I'm not good at English, so I apologize in advance.
I have a question in "Pattern Recognition and Machine Learning", and it is a formula which is described in ch3.3.3 and (3.63)
I dont understand how we can transform (1) to (2), could anyone teach me ??

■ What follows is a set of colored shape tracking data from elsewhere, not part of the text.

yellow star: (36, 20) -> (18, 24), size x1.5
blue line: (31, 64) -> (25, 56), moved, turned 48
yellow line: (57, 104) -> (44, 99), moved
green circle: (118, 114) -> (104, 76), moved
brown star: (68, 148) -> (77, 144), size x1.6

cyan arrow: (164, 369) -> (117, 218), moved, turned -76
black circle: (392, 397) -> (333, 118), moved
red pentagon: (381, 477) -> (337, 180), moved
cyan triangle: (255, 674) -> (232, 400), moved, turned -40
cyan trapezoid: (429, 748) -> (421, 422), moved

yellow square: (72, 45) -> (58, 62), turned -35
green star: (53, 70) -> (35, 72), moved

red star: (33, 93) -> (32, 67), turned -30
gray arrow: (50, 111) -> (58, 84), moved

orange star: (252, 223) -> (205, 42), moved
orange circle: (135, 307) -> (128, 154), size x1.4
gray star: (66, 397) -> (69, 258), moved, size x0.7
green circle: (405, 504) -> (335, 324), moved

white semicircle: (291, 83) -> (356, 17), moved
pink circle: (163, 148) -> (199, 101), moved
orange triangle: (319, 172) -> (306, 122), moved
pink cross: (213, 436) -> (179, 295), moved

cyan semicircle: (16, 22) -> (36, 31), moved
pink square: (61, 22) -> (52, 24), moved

$ cov[y(x), y(x')] = cov[φ(x)^Tw,w^Tφ(x')] = φ(x)^TS_Nφ(x') = β^{-1}k(x,x')$
Let the prior $Q_0$ over the weights be given by the density function $$ P(w|\alpha)=\mathcal{N}(0,\alpha^{-1}I) $$ so that the posterior over the weights $Q_w$ given the training data targets $\vec{t}$ can be written (as a density) $$ P(w|\vec{t}) = \mathcal{N}(w|m_N,S_N)\\ m_N = \beta S_N\Phi^T\vec{t}\\ S_N^{-1}= \text{cov}(w)^{-1}=\alpha I + \beta\Phi^T\Phi $$ The predictive distribution $Q_p(x)$ (for input $x$) then has density computed via $$ P(t|x,\vec{t},\alpha,\beta)=\int P(t|x,w,\beta) P(w|\vec{t},\alpha,\beta) dw=\mathcal{N}(t|m_N^T\phi(x),\beta^{-1}+\phi(x)^TS_N\phi(x)) $$ Thus the model predictions are distributed via $$y(x) = w^T\phi(x) \sim Q_p(x) \tag{0} $$ so the predictive mean is simply $$ y(x,m_N) = \mathbb{E}[y(x)] = m_N^T\phi(x) \tag{1} $$ Notice that the covariance of the weights under the posterior is given by $$ \text{cov}(w) = S_N \tag{2} $$ And that the following formula holds (for covariances of vector-valued random variables in general) $$ \text{cov}(w) + \mathbb{E}[w] \mathbb{E}[w]^T = \mathbb{E}[ww^T] \tag{3} $$ One more note (eq. 3.62 in the book): $$ y(x,m_N)=\beta S_N\Phi^T \vec{t}=\sum_iK(x,x_i)t_i$$ $$\therefore \beta^{-1}K(x,x_i) = \phi(x)^TS_N\phi(x_i)\tag{4} $$ Ok, so what is the covariance between our scalar predictions for two inputs? $$ \text{cov}[y(x_1), y(x_2)] = \text{cov}[w^T\phi(x_1), w^T\phi(x_2)] $$ using (0). Then using the identity for covariance between scalars $$\text{cov}[s_1,s_2]=\mathbb{E}[s_1s_2] - \mathbb{E}[s_1]\mathbb{E}[s_2]$$ we get \begin{align} \text{cov}[w^T\phi(x_1), w^T\phi(x_2)] &= \mathbb{E}[\phi(x_1)^T w w^T\phi(x_2)] - \phi(x_1)^Tm_Nm_N^T\phi(x_2) \\ &= \phi(x_1)^T\mathbb{E}[ w w^T]\phi(x_2) - \phi(x_1)^Tm_Nm_N^T\phi(x_2) \\ &= \phi(x_1)^T\left[ \text{cov}(w) + \mathbb{E}[w] \mathbb{E}[w]^T\right]\phi(x_2) - \phi(x_1)^Tm_Nm_N^T\phi(x_2) \\ &= \phi(x_1)^T S_N \phi(x_2) + \phi(x_1)^T m_Nm_N^T \phi(x_2) - \phi(x_1)^Tm_Nm_N^T\phi(x_2)\\ &= \phi(x_1)^T S_N \phi(x_2) \\ &= \beta^{-1}K(x_1,x_2) \end{align} using (1) for line 1, linearity for line 2, (3) for line 3, (2) for line 4 and (4) for the last line.